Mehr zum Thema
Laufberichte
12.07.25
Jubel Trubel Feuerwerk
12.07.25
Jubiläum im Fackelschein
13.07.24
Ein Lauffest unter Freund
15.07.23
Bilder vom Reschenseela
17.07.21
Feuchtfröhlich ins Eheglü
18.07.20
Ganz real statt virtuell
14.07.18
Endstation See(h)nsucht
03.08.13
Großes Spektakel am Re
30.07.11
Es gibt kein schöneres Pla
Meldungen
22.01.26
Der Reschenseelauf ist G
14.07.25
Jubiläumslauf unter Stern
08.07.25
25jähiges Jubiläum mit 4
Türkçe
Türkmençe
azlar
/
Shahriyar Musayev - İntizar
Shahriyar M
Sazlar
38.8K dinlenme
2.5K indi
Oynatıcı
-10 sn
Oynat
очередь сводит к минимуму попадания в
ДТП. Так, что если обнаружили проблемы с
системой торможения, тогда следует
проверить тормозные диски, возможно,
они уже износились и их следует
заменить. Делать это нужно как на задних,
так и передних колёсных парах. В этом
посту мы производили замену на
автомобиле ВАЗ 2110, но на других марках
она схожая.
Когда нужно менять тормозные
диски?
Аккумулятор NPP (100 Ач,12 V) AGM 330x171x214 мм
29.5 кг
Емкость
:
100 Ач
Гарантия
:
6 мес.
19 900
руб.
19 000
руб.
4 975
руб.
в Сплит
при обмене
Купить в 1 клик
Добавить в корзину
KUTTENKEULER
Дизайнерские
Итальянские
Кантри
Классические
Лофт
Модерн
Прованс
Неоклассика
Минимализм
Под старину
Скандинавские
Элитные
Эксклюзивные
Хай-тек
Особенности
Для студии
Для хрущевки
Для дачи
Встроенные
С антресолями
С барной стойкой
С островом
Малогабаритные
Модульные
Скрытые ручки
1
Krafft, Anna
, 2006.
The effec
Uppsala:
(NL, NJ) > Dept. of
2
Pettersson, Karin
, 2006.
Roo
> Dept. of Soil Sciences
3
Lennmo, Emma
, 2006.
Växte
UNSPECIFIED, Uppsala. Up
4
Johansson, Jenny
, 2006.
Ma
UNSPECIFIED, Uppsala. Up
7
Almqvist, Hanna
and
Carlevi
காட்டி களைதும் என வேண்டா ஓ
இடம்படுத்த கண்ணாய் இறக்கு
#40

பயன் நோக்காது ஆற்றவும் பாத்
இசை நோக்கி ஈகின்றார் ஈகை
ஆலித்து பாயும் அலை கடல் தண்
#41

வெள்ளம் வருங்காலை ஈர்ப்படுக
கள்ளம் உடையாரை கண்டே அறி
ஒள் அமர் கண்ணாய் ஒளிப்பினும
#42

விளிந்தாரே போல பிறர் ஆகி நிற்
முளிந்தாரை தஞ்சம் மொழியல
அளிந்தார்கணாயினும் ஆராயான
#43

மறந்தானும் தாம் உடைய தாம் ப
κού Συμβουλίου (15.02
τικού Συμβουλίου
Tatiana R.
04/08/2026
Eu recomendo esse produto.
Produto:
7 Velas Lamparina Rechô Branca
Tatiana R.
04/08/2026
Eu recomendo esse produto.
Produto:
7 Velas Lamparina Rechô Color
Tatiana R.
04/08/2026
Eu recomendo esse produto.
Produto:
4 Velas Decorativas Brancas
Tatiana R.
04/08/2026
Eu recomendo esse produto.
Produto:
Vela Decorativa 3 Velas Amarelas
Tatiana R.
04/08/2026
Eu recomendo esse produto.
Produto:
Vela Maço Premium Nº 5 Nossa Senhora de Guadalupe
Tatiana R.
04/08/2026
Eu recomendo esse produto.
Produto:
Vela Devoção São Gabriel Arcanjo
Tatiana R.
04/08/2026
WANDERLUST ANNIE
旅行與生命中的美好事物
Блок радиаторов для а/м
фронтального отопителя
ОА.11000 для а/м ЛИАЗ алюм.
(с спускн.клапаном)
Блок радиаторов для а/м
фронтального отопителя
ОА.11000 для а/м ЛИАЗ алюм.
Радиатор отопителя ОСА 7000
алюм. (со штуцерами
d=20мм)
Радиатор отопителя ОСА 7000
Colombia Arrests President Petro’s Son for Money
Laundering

-- -- --

▶ [What you need to do]:
Please reproduce exactly the lines above, beginning with the first and ending with the line that contains "Es gibt kein schöneres Pla", and include nothing outside that range.

▶ [Result]:
Mehr zum Thema
Laufberichte
12.07.25
Jubel Trubel Feuerwerk
12.07.25
Jubiläum im Fackelschein
13.07.24
Ein Lauffest unter Freund
15.07.23
Bilder vom Reschenseela
17.07.21
Feuchtfröhlich ins Eheglü
18.07.20
Ganz real statt virtuell
14.07.18
Endstation See(h)nsucht
03.08.13
Großes Spektakel am Re
30.07.11
Es gibt kein schöneres Pla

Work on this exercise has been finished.